What’s your attitude toward customer returns? Considering the impact returns have on online businesses, you should celebrate and welcome them.
Returns aren’t a new phenomenon, but something that has been normalized by the continued growth of online shopping and the rise of the preferential consumer. In an industry that’s more competitive than ever and with shoppers demanding retailers improve their capabilities, embracing returns could be the difference between survival and failure.
Having a returns process might be a legal requirement, but retailers need to offer more than the bare minimum. Returns are one of the most important parts of the customer experience, and retailers that are brave enough to go the extra mile will see increased purchases and customer loyalty. Those that don’t could see their customers snapped up by more dynamic competitors.
In May 2019, Klarna commissioned more than 2,000 interviews with U.S. shoppers to take a fresh look at their attitudes toward returns. Here’s what we found:
Embracing returns will boost customer loyalty and your bottom line
Retailers are increasingly concerned that the cost and challenges of managing returns will damage their bottom line. However, despite the massive growth in online shopping, consumers still want to see and feel their items before they decide to keep them. Seventy-five percent of shoppers say free returns are an essential factor in their choice of retailer. And 44 percent said if a retailer has free returns it means they are more likely to shop at that merchant again. It’s clear that embracing returns not only attracts new customers, but also encourages them to spend more, boosting customer lifetime value for retailers that get returns right.

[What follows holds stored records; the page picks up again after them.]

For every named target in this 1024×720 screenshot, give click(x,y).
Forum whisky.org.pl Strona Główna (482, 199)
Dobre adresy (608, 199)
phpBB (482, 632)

Retailers that fail to offer a beneficial returns experience—with expensive policies or friction-filled processes—risk losing customers in the long run. Seventy-seven percent of shoppers say they would not come back to a retailer if they’ve had a poor returns experience.
Emerging trends: fast-fashion and false expectations
The past 10 years have seen an explosion of fast-fashion retailers entering the market, and the rise in returns—in part—is driven by this growth and high demand. Increasingly, convenience-driven consumers are using their sitting rooms as fitting rooms to try before they buy, and return the items they don’t want to keep. Essentially, a simple mirroring of the in-store experience in the comfort of their own home. This rise in online shopping has created a growing gap between what shoppers expect when they buy an item online and the reality of what they receive. This can lead to a further rise in returned items from shoppers who are disappointed by their purchase. What they see isn’t always what they get.

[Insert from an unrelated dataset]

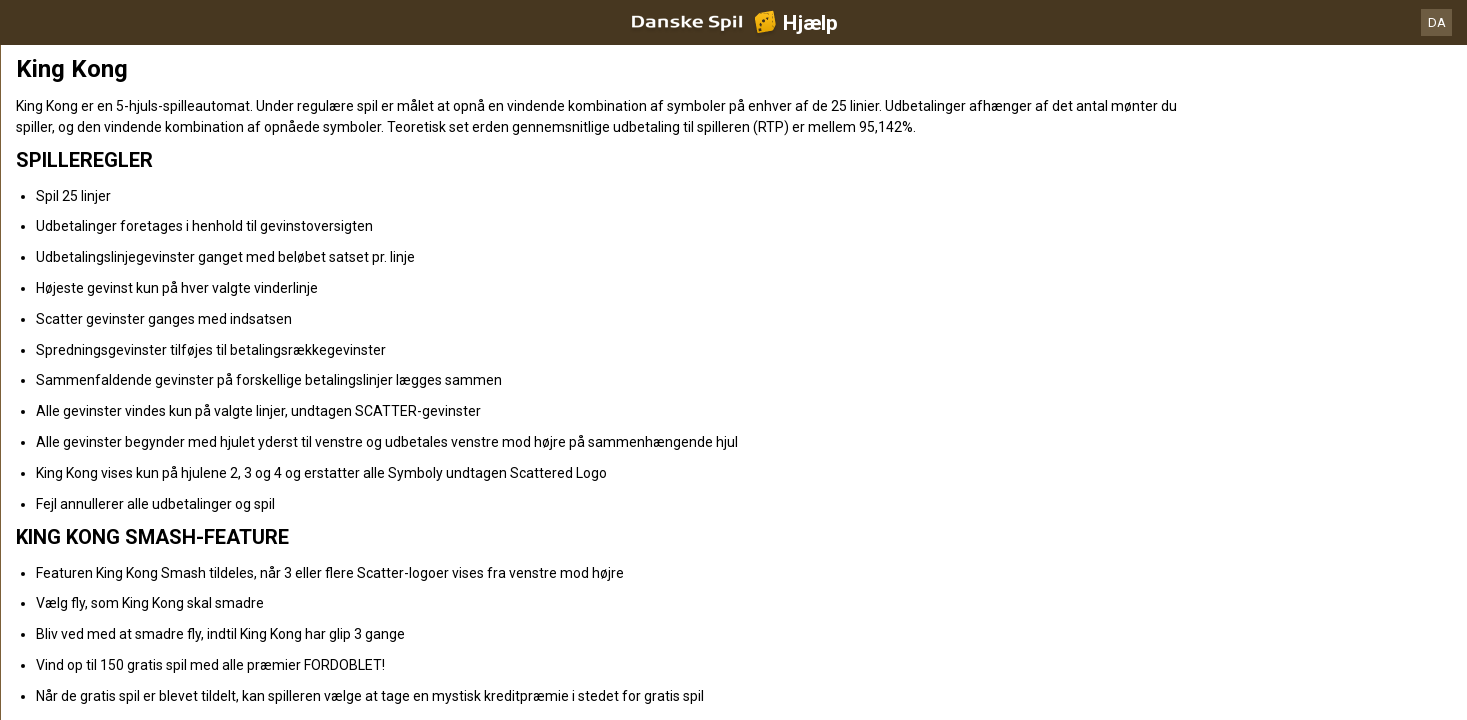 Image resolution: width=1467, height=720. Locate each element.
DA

Thirty-four percent of shoppers returned items because they ordered the wrong size, while nearly a quarter of shoppers returned items because they were faulty or damaged. The number of shoppers returning items because they simply did not like it when it arrived is 22 percent.
Getting it right will take care of total value
Our latest research confirms that shoppers are frustrated with shipping their returns, both with the cost of it as well as the inconvenience. Forty-five percent of shoppers would be most likely to seek out and shop with a specific online retailer if they were able to buy online and return at a physical location without having to print a label and repackage the item. Women are more frustrated by shipping and handling costs than men (36 percent vs. 26 percent).
Savvy shoppers want payment choice. At Klarna, we’ve seen the positive impact that letting shoppers pay later has on the shopping experience. Because they have more time to pay, enjoy and try their goods, the urgency is lessened, which means they’re more likely to keep their products. Seventy-two percent of Americans feel that a feature that allowed them to pay for only the items they keep from an online purchase would be valuable to them, with nearly one third (31 percent) saying it would be “very valuable.” U.S. shoppers are interested in alternative payment options, such as installments, with 45 percent saying they have not tried before, but are interested.
Returns continue to be an integral part of the shopping journey and customers are demanding retailers listen. They want increased flexibility, seamless processes, and a variety of options tailored to their preferences. Now it’s up to retailers to step up to the plate.